(Collected data entries)
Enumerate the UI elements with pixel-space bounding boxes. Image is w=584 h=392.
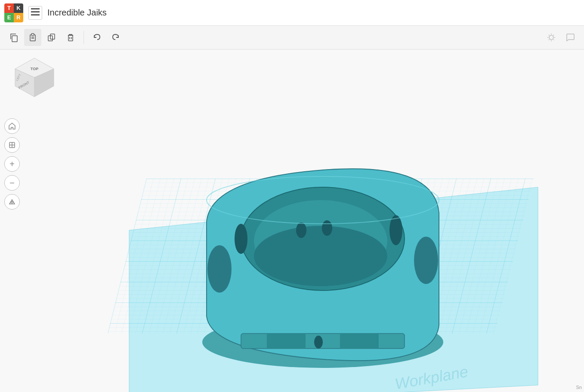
svg-point-46 — [389, 215, 402, 245]
svg-rect-4 — [30, 35, 35, 41]
svg-point-13 — [549, 35, 553, 40]
logo-cad: R — [14, 13, 23, 22]
logo-tin: T — [4, 3, 14, 13]
main-viewport: TOP FRONT LEFT + — [0, 49, 584, 392]
svg-point-38 — [254, 226, 387, 286]
svg-point-47 — [235, 224, 247, 254]
project-title[interactable]: Incredible Jaiks — [47, 8, 107, 18]
scene-svg: Workplane — [0, 49, 584, 392]
copy-button[interactable] — [5, 29, 22, 46]
svg-point-45 — [322, 220, 332, 236]
svg-rect-10 — [68, 35, 73, 41]
svg-rect-5 — [31, 34, 34, 35]
paste-button[interactable] — [24, 29, 41, 46]
svg-rect-1 — [31, 11, 40, 12]
svg-rect-41 — [241, 333, 405, 349]
header: T K E R Incredible Jaiks — [0, 0, 584, 26]
svg-line-19 — [553, 40, 554, 40]
tinkercad-logo[interactable]: T K E R — [4, 3, 23, 22]
svg-rect-2 — [31, 14, 40, 15]
svg-point-40 — [414, 237, 438, 284]
svg-line-21 — [553, 35, 554, 35]
duplicate-button[interactable] — [43, 29, 60, 46]
comment-button[interactable] — [562, 29, 579, 46]
delete-button[interactable] — [62, 29, 79, 46]
svg-rect-42 — [267, 333, 306, 349]
menu-icon[interactable] — [28, 6, 42, 20]
snap-label: Sn — [576, 385, 582, 390]
logo-extra: E — [4, 13, 14, 22]
svg-rect-43 — [340, 333, 379, 349]
toolbar-right — [543, 29, 579, 46]
svg-point-48 — [314, 336, 323, 349]
toolbar-separator — [83, 31, 84, 44]
redo-button[interactable] — [107, 29, 124, 46]
toolbar — [0, 26, 584, 49]
svg-point-39 — [207, 245, 232, 293]
svg-rect-0 — [31, 8, 40, 9]
svg-line-20 — [549, 40, 549, 40]
undo-button[interactable] — [88, 29, 105, 46]
3d-viewport[interactable]: TOP FRONT LEFT + — [0, 49, 584, 392]
svg-point-44 — [296, 222, 306, 238]
svg-line-18 — [549, 35, 549, 35]
svg-rect-3 — [12, 36, 17, 42]
light-button[interactable] — [543, 29, 560, 46]
logo-ker: K — [14, 3, 23, 13]
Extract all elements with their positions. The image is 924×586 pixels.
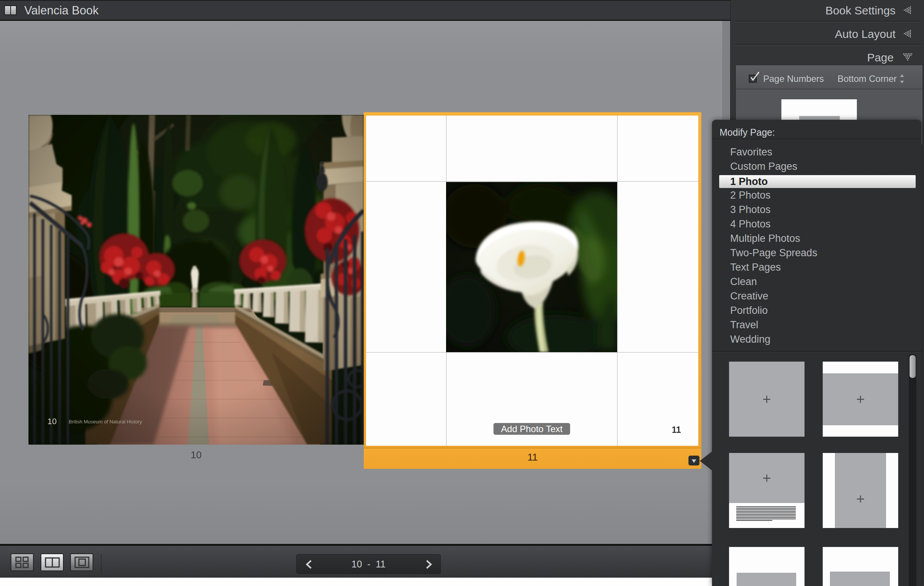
svg-text:10: 10 — [48, 416, 56, 426]
svg-text:British Museum of Natural Hist: British Museum of Natural History — [69, 419, 142, 425]
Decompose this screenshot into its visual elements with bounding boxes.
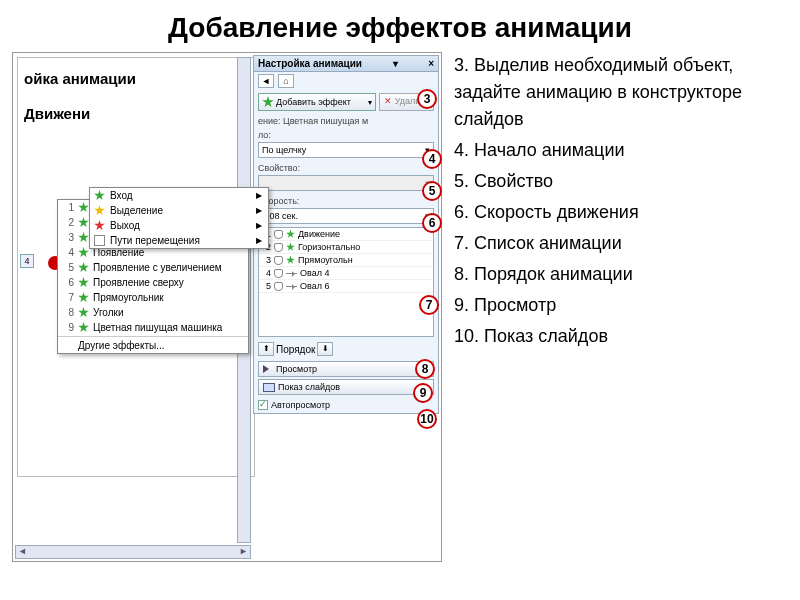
reorder-down-button[interactable]: ⬇ — [317, 342, 333, 356]
submenu-item[interactable]: 7Прямоугольник — [58, 290, 248, 305]
reorder-up-button[interactable]: ⬆ — [258, 342, 274, 356]
callout-10: 10 — [417, 409, 437, 429]
star-icon — [94, 220, 105, 231]
reorder-label: Порядок — [276, 344, 315, 355]
list-item[interactable]: 3Прямоугольн — [259, 254, 433, 267]
mouse-icon — [274, 282, 283, 291]
speed-combo[interactable]: 0,08 сек.▾ — [258, 208, 434, 224]
star-icon — [286, 256, 295, 265]
callout-3: 3 — [417, 89, 437, 109]
checkbox-icon[interactable] — [258, 400, 268, 410]
animation-pane: Настройка анимации ▾ × ◄ ⌂ Добавить эффе… — [253, 55, 439, 414]
slide-text-2: Движени — [24, 105, 248, 122]
star-icon — [94, 205, 105, 216]
home-button[interactable]: ⌂ — [278, 74, 294, 88]
instruction-line: 9. Просмотр — [454, 292, 788, 319]
preview-button[interactable]: Просмотр — [258, 361, 434, 377]
property-label: Свойство: — [254, 161, 438, 175]
screen-icon — [263, 383, 275, 392]
autoprev-row[interactable]: Автопросмотр — [254, 397, 438, 413]
list-item[interactable]: 5Овал 6 — [259, 280, 433, 293]
effect-type-menu: Вход▶ Выделение▶ Выход▶ Пути перемещения… — [89, 187, 269, 249]
animation-list[interactable]: 1Движение 2Горизонтально 3Прямоугольн 4О… — [258, 227, 434, 337]
star-icon — [78, 307, 89, 318]
path-icon — [94, 235, 105, 246]
mouse-icon — [274, 230, 283, 239]
callout-7: 7 — [419, 295, 439, 315]
instruction-line: 5. Свойство — [454, 168, 788, 195]
star-icon — [78, 232, 89, 243]
submenu-item[interactable]: 9Цветная пишущая машинка — [58, 320, 248, 335]
add-effect-button[interactable]: Добавить эффект▾ — [258, 93, 376, 111]
line-icon — [286, 273, 297, 274]
star-icon — [78, 247, 89, 258]
star-icon — [262, 96, 274, 108]
property-combo: ▾ — [258, 175, 434, 191]
star-icon — [78, 262, 89, 273]
star-icon — [78, 322, 89, 333]
list-item[interactable]: 1Движение — [259, 228, 433, 241]
menu-emphasis[interactable]: Выделение▶ — [90, 203, 268, 218]
back-button[interactable]: ◄ — [258, 74, 274, 88]
start-label: ло: — [254, 128, 438, 142]
page-title: Добавление эффектов анимации — [0, 0, 800, 52]
callout-9: 9 — [413, 383, 433, 403]
screenshot-panel: ойка анимации Движени 4 1Вылет 2Жалюзи 3… — [12, 52, 442, 562]
menu-exit[interactable]: Выход▶ — [90, 218, 268, 233]
anim-step-tag: 4 — [20, 254, 34, 268]
instruction-line: 3. Выделив необходимый объект, задайте а… — [454, 52, 788, 133]
mouse-icon — [274, 256, 283, 265]
horizontal-scrollbar[interactable] — [15, 545, 251, 559]
pane-header: Настройка анимации ▾ × — [254, 56, 438, 72]
star-icon — [78, 202, 89, 213]
menu-motion-paths[interactable]: Пути перемещения▶ — [90, 233, 268, 248]
speed-label: Скорость: — [254, 194, 438, 208]
callout-5: 5 — [422, 181, 442, 201]
submenu-item[interactable]: 8Уголки — [58, 305, 248, 320]
instruction-line: 8. Порядок анимации — [454, 261, 788, 288]
mouse-icon — [274, 269, 283, 278]
instruction-line: 6. Скорость движения — [454, 199, 788, 226]
star-icon — [286, 243, 295, 252]
close-icon[interactable]: × — [428, 58, 434, 69]
dropdown-arrow-icon[interactable]: ▾ — [393, 58, 398, 69]
callout-6: 6 — [422, 213, 442, 233]
instructions: 3. Выделив необходимый объект, задайте а… — [442, 52, 788, 562]
instruction-line: 7. Список анимации — [454, 230, 788, 257]
callout-4: 4 — [422, 149, 442, 169]
submenu-item[interactable]: 5Проявление с увеличением — [58, 260, 248, 275]
change-label: ение: Цветная пишущая м — [254, 114, 438, 128]
menu-entrance[interactable]: Вход▶ — [90, 188, 268, 203]
slideshow-button[interactable]: Показ слайдов — [258, 379, 434, 395]
star-icon — [94, 190, 105, 201]
list-item[interactable]: 4Овал 4 — [259, 267, 433, 280]
star-icon — [78, 292, 89, 303]
instruction-line: 10. Показ слайдов — [454, 323, 788, 350]
list-item[interactable]: 2Горизонтально — [259, 241, 433, 254]
mouse-icon — [274, 243, 283, 252]
line-icon — [286, 286, 297, 287]
start-combo[interactable]: По щелчку▾ — [258, 142, 434, 158]
star-icon — [78, 217, 89, 228]
submenu-more[interactable]: Другие эффекты... — [58, 338, 248, 353]
star-icon — [286, 230, 295, 239]
callout-8: 8 — [415, 359, 435, 379]
submenu-item[interactable]: 6Проявление сверху — [58, 275, 248, 290]
star-icon — [78, 277, 89, 288]
instruction-line: 4. Начало анимации — [454, 137, 788, 164]
play-icon — [263, 365, 273, 373]
slide-text-1: ойка анимации — [24, 70, 248, 87]
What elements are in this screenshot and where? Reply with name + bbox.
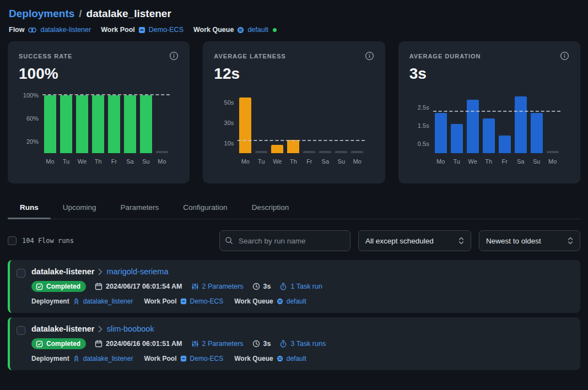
deployment-meta-row: Flow datalake-listener Work Pool Demo-EC… (9, 26, 579, 34)
chevron-right-icon (98, 268, 103, 275)
work-pool-label: Work Pool (144, 355, 176, 362)
deployment-link[interactable]: datalake_listener (83, 355, 133, 362)
success-rate-card: SUCCESS RATE 100% 100%60%20% MoTuWeThFrS… (8, 41, 190, 183)
chart-bar (451, 124, 463, 153)
card-summary-value: 100% (19, 65, 179, 83)
run-name-link[interactable]: marigold-seriema (106, 267, 168, 276)
deployment-label: Deployment (31, 297, 69, 305)
work-pool-link[interactable]: Demo-ECS (190, 297, 224, 305)
x-tick-label: Th (92, 158, 104, 165)
x-tick-label: We (271, 158, 283, 165)
sliders-icon (191, 340, 199, 348)
run-checkbox[interactable] (17, 326, 25, 335)
x-tick-label: Sa (515, 158, 527, 165)
work-pool-icon (180, 355, 187, 362)
chart-bar (467, 100, 479, 153)
search-input[interactable] (219, 230, 350, 251)
y-tick-label: 60% (26, 115, 39, 122)
average-duration-card: AVERAGE DURATION 3s 2.5s1.5s0.5s MoTuWeT… (398, 41, 580, 183)
average-lateness-chart: 50s30s10s MoTuWeThFrSaSuMo (214, 93, 374, 165)
chart-bar (287, 140, 299, 153)
x-tick-label: Mo (435, 158, 447, 165)
run-flow-name[interactable]: datalake-listener (31, 267, 94, 276)
info-icon[interactable] (365, 51, 374, 61)
y-tick-label: 10s (224, 140, 234, 147)
chart-bar (140, 95, 152, 153)
flow-runs-count: 104 Flow runs (22, 237, 74, 245)
work-pool-label: Work Pool (101, 26, 135, 34)
parameters-link[interactable]: 2 Parameters (202, 283, 244, 290)
task-runs-link[interactable]: 1 Task run (290, 283, 322, 290)
y-tick-label: 2.5s (418, 104, 429, 111)
work-pool-link[interactable]: Demo-ECS (190, 355, 224, 362)
x-tick-label: Mo (547, 158, 559, 165)
sort-order-select[interactable]: Newest to oldest (479, 230, 580, 251)
run-flow-name[interactable]: datalake-listener (31, 324, 94, 333)
select-all-checkbox[interactable] (8, 236, 17, 245)
work-queue-meta-group: Work Queue default (193, 26, 277, 34)
work-queue-link[interactable]: default (247, 26, 268, 34)
info-icon[interactable] (560, 51, 569, 61)
run-task-runs: 3 Task runs (279, 340, 326, 348)
page-title: datalake_listener (87, 8, 171, 20)
flow-link[interactable]: datalake-listener (40, 26, 91, 34)
tab-parameters[interactable]: Parameters (109, 198, 171, 219)
chart-y-axis: 100%60%20% (19, 93, 44, 153)
state-filter-value: All except scheduled (365, 237, 434, 245)
chart-bar (271, 145, 283, 153)
rocket-icon (73, 355, 80, 362)
x-tick-label: Mo (351, 158, 363, 165)
chart-bar (124, 95, 136, 153)
info-icon[interactable] (169, 51, 179, 61)
run-duration: 3s (252, 283, 271, 290)
tab-upcoming[interactable]: Upcoming (51, 198, 109, 219)
run-task-runs: 1 Task run (279, 283, 322, 290)
work-pool-link[interactable]: Demo-ECS (149, 26, 184, 34)
clock-icon (252, 283, 260, 290)
x-tick-label: Fr (108, 158, 120, 165)
chart-bar (255, 151, 267, 153)
breadcrumb: Deployments / datalake_listener (9, 8, 579, 20)
tab-runs[interactable]: Runs (8, 198, 51, 219)
card-summary-value: 3s (409, 65, 569, 83)
sort-order-value: Newest to oldest (486, 237, 541, 245)
work-queue-link[interactable]: default (287, 355, 306, 362)
chart-bar (351, 151, 363, 153)
run-title-row: datalake-listener marigold-seriema (31, 267, 322, 276)
chart-x-axis: MoTuWeThFrSaSuMo (239, 158, 363, 165)
x-tick-label: Tu (60, 158, 72, 165)
chart-bar (547, 151, 559, 153)
flow-run-card: datalake-listener marigold-seriema Compl… (8, 260, 580, 313)
run-links-row: Deployment datalake_listener Work Pool D… (31, 297, 322, 305)
x-tick-label: We (467, 158, 479, 165)
x-tick-label: Th (483, 158, 495, 165)
run-duration: 3s (252, 340, 271, 348)
stats-row: SUCCESS RATE 100% 100%60%20% MoTuWeThFrS… (8, 41, 580, 183)
run-name-link[interactable]: slim-boobook (106, 324, 154, 333)
run-meta-row: Completed 2024/06/17 06:01:54 AM 2 Param… (31, 281, 322, 292)
chart-bar (76, 95, 88, 153)
breadcrumb-deployments-link[interactable]: Deployments (9, 8, 74, 20)
deployment-group: Deployment datalake_listener (31, 297, 133, 305)
chart-bar (60, 95, 72, 153)
tab-configuration[interactable]: Configuration (171, 198, 239, 219)
state-filter-select[interactable]: All except scheduled (358, 230, 471, 251)
work-pool-meta-group: Work Pool Demo-ECS (101, 26, 184, 34)
calendar-icon (95, 283, 103, 290)
rocket-icon (73, 298, 80, 305)
x-tick-label: Tu (451, 158, 463, 165)
work-queue-icon (277, 298, 283, 305)
work-queue-link[interactable]: default (287, 297, 306, 305)
chart-y-axis: 2.5s1.5s0.5s (409, 93, 435, 153)
tab-description[interactable]: Description (240, 198, 301, 219)
breadcrumb-separator: / (79, 8, 82, 20)
state-badge-label: Completed (46, 340, 80, 348)
run-checkbox[interactable] (17, 269, 25, 278)
parameters-link[interactable]: 2 Parameters (202, 340, 244, 348)
updown-chevron-icon (568, 236, 573, 245)
state-badge: Completed (31, 338, 86, 349)
deployment-link[interactable]: datalake_listener (83, 297, 133, 305)
chart-bar (92, 95, 104, 153)
task-runs-link[interactable]: 3 Task runs (290, 340, 326, 348)
chart-bar (499, 136, 511, 153)
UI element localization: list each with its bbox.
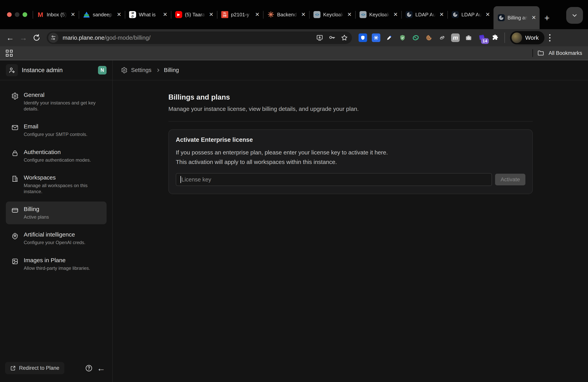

# [The task]
Among the entries above, some lines may hold the string "Выделение". State how many, and give nothing but the number.

# [Answer below]
2